Incendios, tsunamis y ondas destructivas: esto pasaría si el meteorito 2032 chocara contra la Tierra
Científicos analizan los efectos devastadores de un impacto en los países con mayor riesgo y las estrategias para evitarlo
Redacción
El asteroide 2024 YR4, con un diámetro estimado de 40 a 90 metros, representa una amenaza potencial en caso de colisión con la Tierra. Si este objeto, tras su ingreso en la atmósfera, no se desintegra por completo, el remanente que alcanzaría la superficie se denominaría meteorito.
La fecha de posible impacto contra nuestro planeta es el 22 de diciembre de 20232. Por eso, a este cuerpo espacial se le conoce como como «meteorito 2032«.
Según los cálculos actuales, los países con mayor riesgo de impacto incluyen Colombia, Venezuela, Ecuador, Nigeria, Camerún, la República Democrática del Congo, India y Bangladés, además de grandes extensiones del océano Atlántico y Pacífico.
Consecuencias «devastadoras» sobre nuestro planeta
Si el meteorito resultante impactara sobre tierra firme en una región densamente poblada, las consecuencias serían devastadoras.

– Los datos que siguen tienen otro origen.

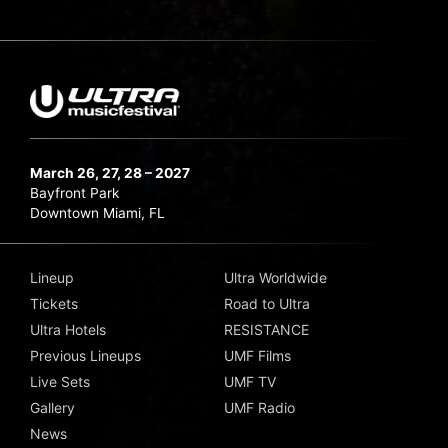
March 26, 27, 28 – 2027
Bayfront Park
Downtown Miami, FL
Lineup
Ultra Worldwide
Tickets
Road to Ultra
Ultra Hotels
RESISTANCE
Previous Lineups
UMF Films
Live Sets
UMF TV
Gallery
UMF Radio
News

La explosión liberaría una energía equivalente a varias megatoneladas de TNT, generando una onda expansiva capaz de arrasar edificaciones en un radio de 2 a 5 kilómetros. En este epicentro, la destrucción sería total, con temperaturas extremas que incendiarían estructuras y provocarían un cráter de gran profundidad, dependiendo del tipo de terreno.

Más allá del epicentro, la onda de choque se extendería hasta 10 o 15 kilómetros, destrozando ventanas, debilitando estructuras y generando un viento supersónico que podría derribar árboles y postes eléctricos.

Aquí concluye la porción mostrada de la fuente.